セルフ給油システム・周辺機器 販売・施工
和田商事株式会社

セルフ雑記帳

和田 信治

vol.266『政権交代・経営統合』

政治・経済

2009-07-20

 「土日高速道路千円乗り放題」でETC車載器の需要が高まっているが、カーショップなどの店頭では相変わらず品切れ状態が続いていると言う。というのも、今度の総選挙で民主党が政権を獲った場合、マニフェストで高速道路全線無料化を謳っており、そうなればETCなど無用になってしまう可能性があるので、メーカー各社が増産に踏み切らないためなのだとか。“政権交代”という言葉をマジで考えるようになってきた兆候の一つと言えそうだ。

 自動車にかかわる民主党のもう一つの政権公約は、ガソリンの暫定税率の廃止だ。これはすでに昨年4月に予行演習済みだ。わずか1ヶ月間の“暫定減税”だったため、4月30日は全国のガソリンスタンドに駆け込み給油客が殺到、翌5月1日は、これまた全国規模で開店休業状態に陥るという、まさに“天国と地獄”を経験することとなった。在庫管理や資金繰りで冷汗・脂汗を流した記憶がよみがえる。
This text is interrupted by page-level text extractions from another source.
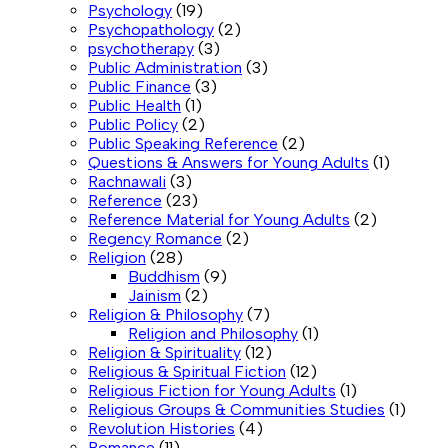
Psychology
(19)
Psychopathology
(2)
psychotherapy
(3)
Public Administration
(3)
Public Finance
(3)
Public Health
(1)
Public Policy
(2)
Public Speaking Reference
(2)
Questions & Answers for Young Adults
(1)
Rachnawali
(3)
Reference
(23)
Reference Material for Young Adults
(2)
Regency Romance
(2)
Religion
(28)
Buddhism
(9)
Jainism
(2)
Religion & Philosophy
(7)
Religion and Philosophy
(1)
Religion & Spirituality
(12)
Religious & Spiritual Fiction
(12)
Religious Fiction for Young Adults
(1)
Religious Groups & Communities Studies
(1)
Revolution Histories
(4)
Romance
(11)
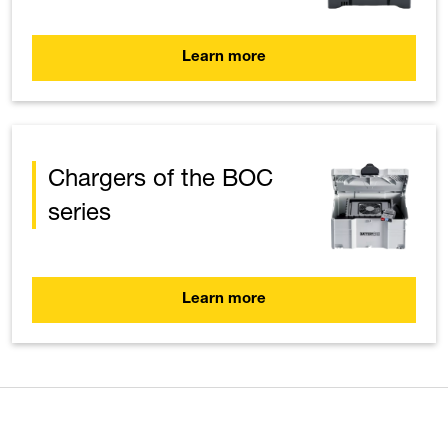
Learn more
Chargers of the BOC
series
Learn more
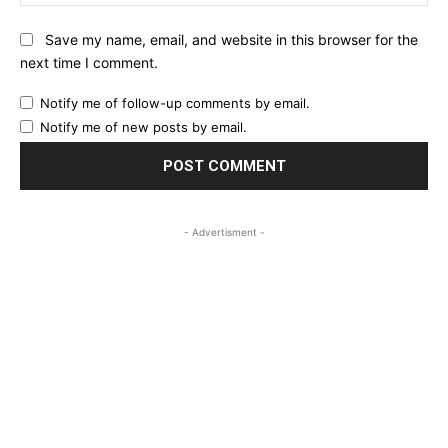
Save my name, email, and website in this browser for the
next time I comment.
Notify me of follow-up comments by email.
Notify me of new posts by email.
- Advertisment -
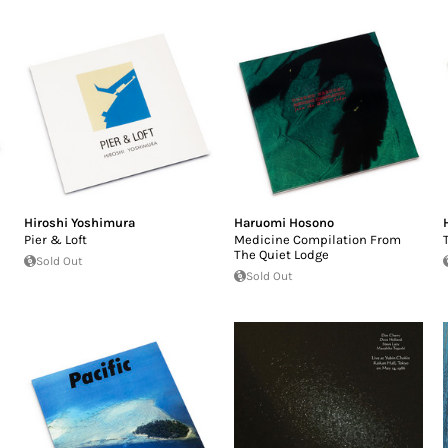
Hiroshi Yoshimura
Haruomi Hosono
Pier & Loft
Medicine Compilation From
The Quiet Lodge
Sold Out
Sold Out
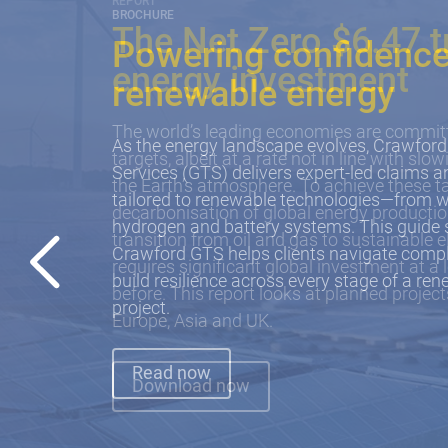
BROCHURE
Powering confidence
renewable energy
As the energy landscape evolves, Crawford
Services (GTS) delivers expert-led claims
tailored to renewable technologies—from w
hydrogen and battery systems. This guid
Crawford GTS helps clients navigate comple
build resilience across every stage of a re
project.
Read now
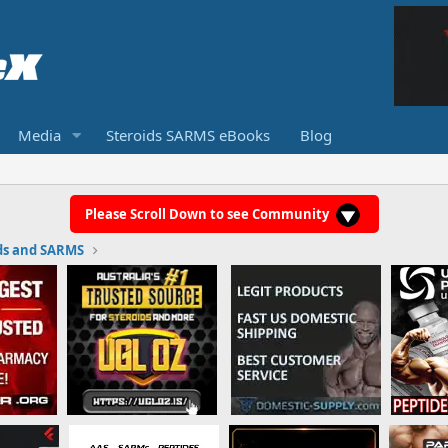
Media
Steroids SARMS eBooks
Blog
Please Scroll Down to see Community
ds and SARMS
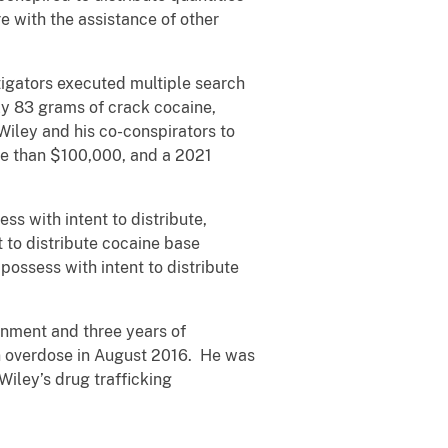
 with the assistance of other
stigators executed multiple search
ly 83 grams of crack cocaine,
iley and his co-conspirators to
re than $100,000, and a 2021
ss with intent to distribute,
 to distribute cocaine base
possess with intent to distribute
onment and three years of
an overdose in August 2016. He was
iley’s drug trafficking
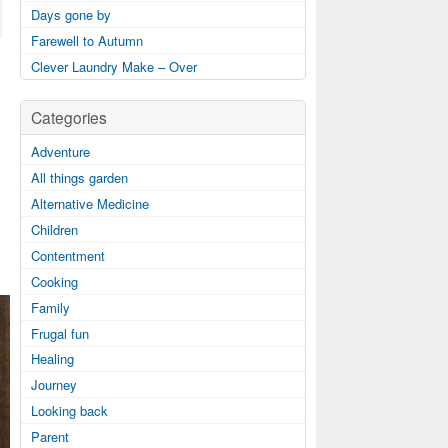
Days gone by
Farewell to Autumn
Clever Laundry Make – Over
Categories
Adventure
All things garden
Alternative Medicine
Children
Contentment
Cooking
Family
Frugal fun
Healing
Journey
Looking back
Parent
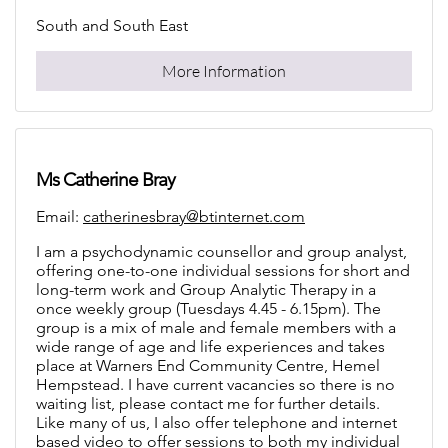
South and South East
More Information
Ms Catherine Bray
Email:
catherinesbray@btinternet.com
I am a psychodynamic counsellor and group analyst,
offering one-to-one individual sessions for short and
long-term work and Group Analytic Therapy in a
once weekly group (Tuesdays 4.45 - 6.15pm). The
group is a mix of male and female members with a
wide range of age and life experiences and takes
place at Warners End Community Centre, Hemel
Hempstead. I have current vacancies so there is no
waiting list, please contact me for further details.
Like many of us, I also offer telephone and internet
based video to offer sessions to both my individual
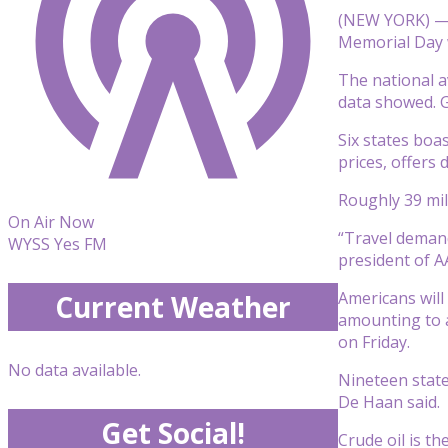
(NEW YORK) — G
Memorial Day
The national a
data showed. G
Six states boa
prices, offers 
Roughly 39 mil
On Air Now
“Travel demand
WYSS Yes FM
president of AA
Americans will
Current Weather
amounting to a
on Friday.
No data available.
Nineteen stat
De Haan said.
Get Social!
Crude oil is th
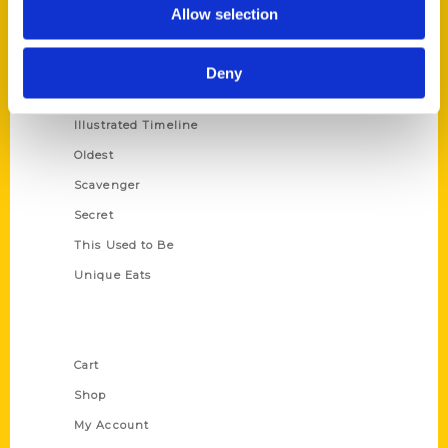
100 Things
Allow selection
Amazing
Growing Up
Deny
Historic Walking Tour
Illustrated Timeline
Oldest
Scavenger
Secret
This Used to Be
Unique Eats
Shop Links
Cart
Shop
My Account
 とうとう麻生首相は解散・総選挙を決断し、来月30日にその帰趨が決することとなった。政権獲得が現実味を帯びてきた民主党では、この暫定税率廃止を当初の「即時実施」から、「恒常的な財源を確立した上で、政権獲得2年目から実施」とトーンダウンする向きもあるようなのだが、果たしてどうなるのか。一年前のいまごろは原油価格がものすごい勢いで上がっていたため、暫定税率復活後ほどなくしてガソリン価格は170円台となった。仮にいま暫定税率が廃止されれば、日進市のレギュラーガソリンは95~8円、軽油は80円前後となる。そのうえ、高速道路がタダとくれば、ガソリンの消費量のみならず、油外商品の販売も伸びるのは確実。今度の総選挙はGS業界にとっても大きな意味を持つものとなりそうだ。

 先週の経済面での大きな動きといえば、キリンとサントリーの経営統合が報じられたことだろう。仮に実現すれば、ビールの国内シェアは5割、清涼飲料では3割超と圧倒的なシェアを持つようになる。ひと昔前なら、市場の寡占化を懸念する声が上がるところだが、国際的な競争力が問われている現代の企業は、国内のシェアだけにとらわれていては存続できないという見方が支配的だ。価格決定権をメーカーが握るのではとの見方に対しても、もしそうなったとしたら売れなくなるだけ、と小売業界は冷静に捉えている。それよりもむしろ、世間の関心は三菱グループの主要企業で保守的な社風のキリンと、非上場の同族会社で自由な社風のサントリーとが、本当に一緒にやっていけるのかという事に向いているようだ。

 これまでしのぎを削ってきたライバル同士が、ある日を境に一緒に仲良くやって行きましょうと言われても、第一線の営業マンたちはすんなりとは受け入れにくいのではないだろうか。石油業界でも、今秋、エネオスとジョモが経営統合し、新会社はガソリンの国内シェアの3分の1を占める。同じ地域で角突き合わせてきた両社の特約店・販売店による“共食い”が今秋以降、全国各所で繰り広げられることになろう。元売からすれば、勝ち残った方が“我が子”ということなのだろう。

 私が興味を抱くのは、全国に1,000ヶ所を越える店舗を抱える「エネオス・フロンティア」と、同じく500ヶ所近い店舗を有する「ジョモ・ネット」というそれぞれの100㌫子会社が統合されることだ。常識的に考えれば、両社の店舗が重複する地域などでの統廃合をすすめ、合理化をはかってゆくことになるのだろうが、そこは相変わらず「国内」でのシェア争いにこだわっている石油元売のこと、ますます販社を肥大化させ、相対的に自社の特約店を一軒、また一軒と押し潰してゆくということをやりかねない。2013年には、国内のガソリン需要はピーク時より3割減少するとされているが、そのころまでに相当数の特約店・販売店が淘汰され、何社かの元売も消滅していることだろう。系列店・PB店にかかわらず、ますます厳しい環境となることだけは間違いなさそうだ。何せビールと違って、ガソリンにはコクの違いも、キレの違いもない。あるのは価格差だけなのだから。